Fortunately, the brain’s pleasure centre once again recalibrates, and before long, unprocessed foods taste good again, and you’re back to deriving a moderate, evolutionarily normal amount of pleasure from your food. In other words, just as much pleasure as you got from the processed food that you thought was so wonderful. And as mentioned above, after eating healthfully for a while, that processed food simply doesn’t taste good anymore and you notice how bad you feel after eating it.
That brings me to the second factor that’s missing from the cost-benefit analysis. This may shock you, but food is not the only pleasure in life. Read that again – I want it to sink in.
Having worked with thousands of people in over 20 years of clinical practice, I can confidently say that there are many other sources of pleasure that you can experience after you start building health-supporting habits. Here are some that my clients commonly report:
- Feeling comfortable in your body, and in tune with its needs.
- Noticing that you’re getting stronger and fitter, and that it’s actually enjoyable to move your body around.
- Having the energy to play with children or grandchildren.
- Enjoying travel more, because you’re not exhausted at the end of the day.
- Being able to wear clothes that you like, rather than clothes that cover you up.
- Having a brighter mood.
- And last but definitely not least, enjoying sex more – partly because you have more energy and body confidence, and partly because of better blood flow to those crucial parts of your anatomy!
I guess you can sum it all up with the saying
“Nothing tastes as good as being healthy feels.”
… although that said, healthy food does taste delicious!
So here’s what I’d like to say to the man who asked me if this way of eating allows cheat days:
The person you’re cheating when you have a cheat day is yourself.
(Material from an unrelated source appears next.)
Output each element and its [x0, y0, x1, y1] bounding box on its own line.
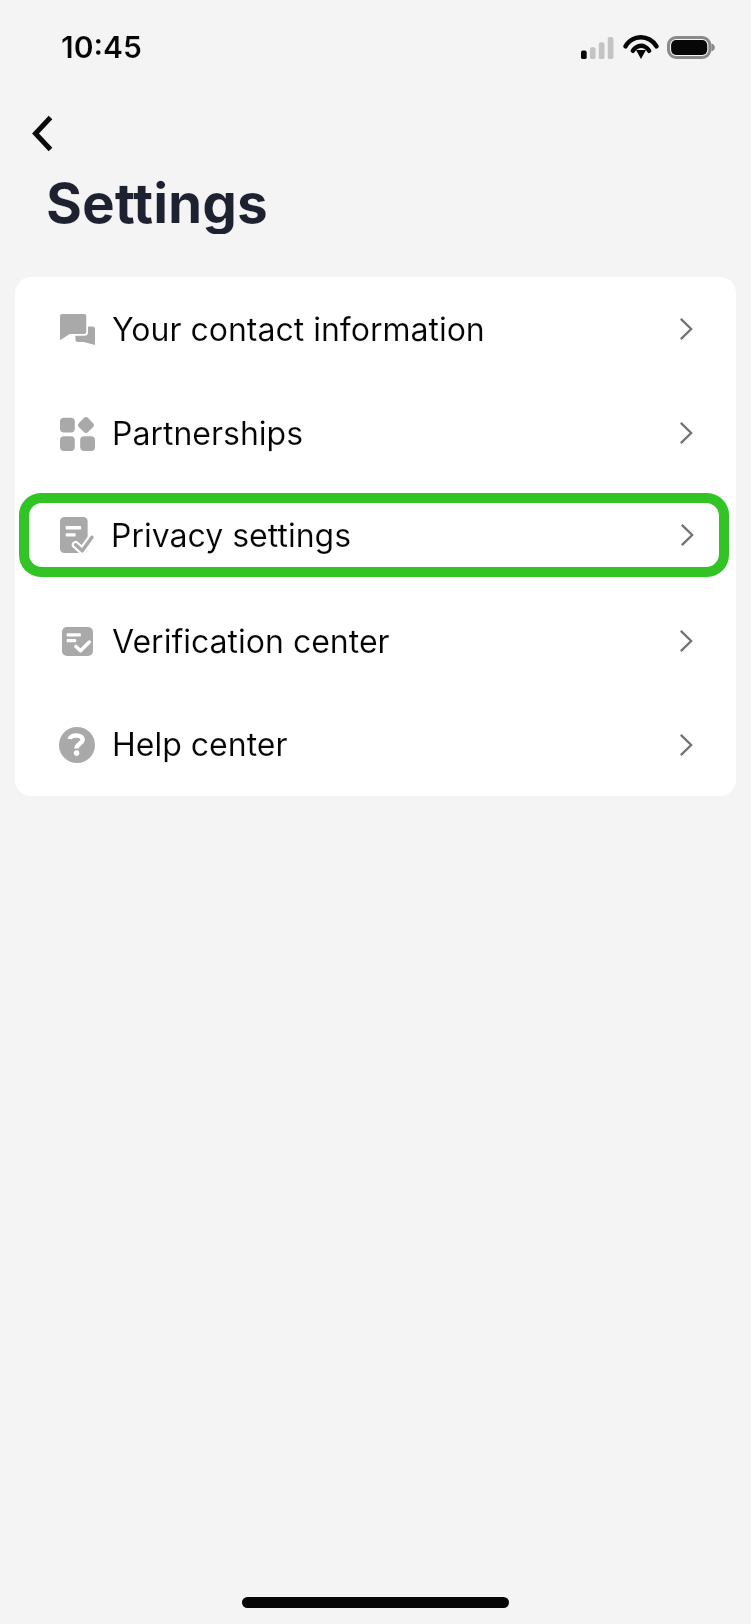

Cheat days keep you stuck in the Pleasure Trap, because when you keep ‘teasing’ your taste buds with highly processed foods, you stall your brain’s ability to recalibrate its pleasure response so that you can enjoy healthy food.
And cheat days keep you stuck in the diet mentality – the notion that you have to deprive yourself of dietary pleasure in order to achieve your weight loss goal. How about figuring out new ways to experience pleasure in your life, not just from adapting to healthy food, but from all the positive consequences that flow from this adaptation?